Archives Africa: A brief technical overview

The Archives Africa Online Catalogue is the heart of this project. Many African Archives are almost invisible to the research community as information is held in individual repositories, sometimes with little or no public interface.

A key project requirement for Archives Africa has always been the ability to search and discover archival materials from multiple repositories, regardless of the user’s geographic location or time zone. With this in mind, it was obvious that a web-based ‘app’ was the best approach for us to take, rather than a conventional desktop or server ‘application’.

Web benefits…

An online, web-based app enables authorised Archives Africa editors to add and update their records at any time, from anywhere. It also, most importantly, publishes and ‘surfaces’ their Archival assets for better discovery by search engines, as well as other websites and social media.

We did have to keep in mind that some users may only have access to slow or unreliable internet connections, so the app needed to be fast and efficient in terms of page delivery and file size. We also need to keep things as simple as possible, as one-to-one training is impossible to provide to some users.

After assessing several available online apps, we selected Access to Memory (AtoM) due to its speed, simplicity and ease of installation / maintenance.

AtoM is multilingual, multi-repository, open source and freely available. It is based on international standards and well supported by Artefactual (the authors) who are based in Canada.

Our AtoM installation runs under Linux (Ubuntu 16.04) on a Virtual Cloud server in a UK-based data centre. The server is currently running a minimal level of specification, but can easily be allocated more processing power and storage as future site traffic demands.

Collecting data…

For most Archive Editors, the creation and maintenance of records directly through the AtoM user interface works well. However, for some Archivists in the field with slow or unreliable internet connections, we needed to design a lightweight and reliable way to gather catalogue data, and then import this into AtoM on their behalf.

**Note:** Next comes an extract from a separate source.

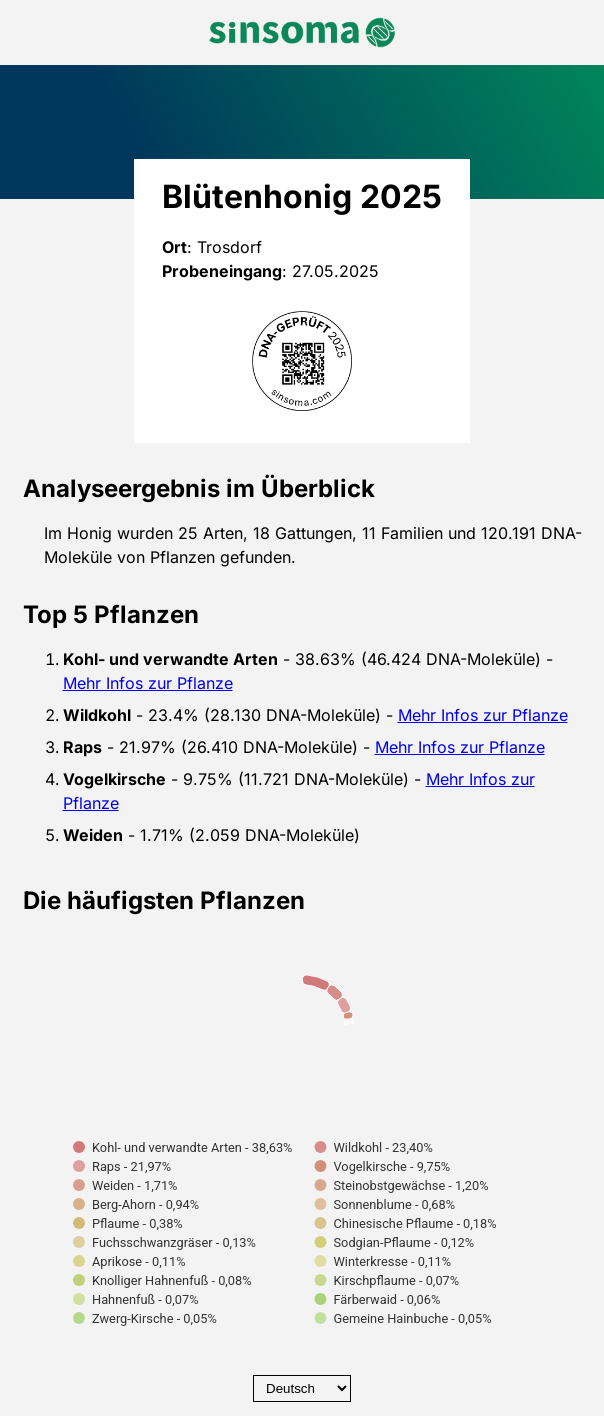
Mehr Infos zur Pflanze (148, 683)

The technical teams from IMAGIZ and Kings Digital Labs (KDL) have collaborated and developed a prototype approach for capturing (currently) collection-level descriptions, based on Microsoft Excel.

A structured Excel form has been designed in English and French – and can be further translated into additional languages as required in the future. It contains separate worksheets for several required ISAD(G) fields, plus additional areas for Subjects, Places, Personal and Corporate names.

KDL have developed a server-based application (written in ‘Python’) which can receive this Excel form as an email attachment. It removes and processes the data, validates it and then converts it into several custom XML files which are then saved on the server. If any errors are detected in the form, the application emails a message to the sender asking them to check the data, and to resend it when corrected.

Any saved sets of valid XML files will then be detected and processed by a further custom server-based application (written in ‘Node.js’) currently in development by IMAGIZ. This application will convert the XML into a clean, structured EAD file, which will be saved, ready for import into AtoM.

This data-capture process works as follows:

  • Excel form is distributed to archivists in the field who complete and email (when connectivity allowed) it to their supervisor for an initial check.
  • The checked form is sent (from ‘known’ email addresses only) to Archives Africa as an email attachment.
  • The KDL and IMAGIZ applications will work together to process validated data into EAD which is imported into AtoM.

EAD is currently imported manually in order to monitor data quality and structural integrity. It also enables us to correct any remaining minor issues – but the intention is to refine both applications in the future so that they can automatically detect and correct some (or all) issues with incoming data.

Both server applications have been initially designed to collect and process collection (summary) level records but the ambition is to update them to enable the collection and processing of detailed catalogue items.

Again, the intention at all stages is to keep things as simple as possible. This keeps development and maintenance time to a minimum.

This project is still in relatively early stages of technical development. The prototype systems we have put in place will work well, but will also benefit from future enhancement as additional time and budget allows.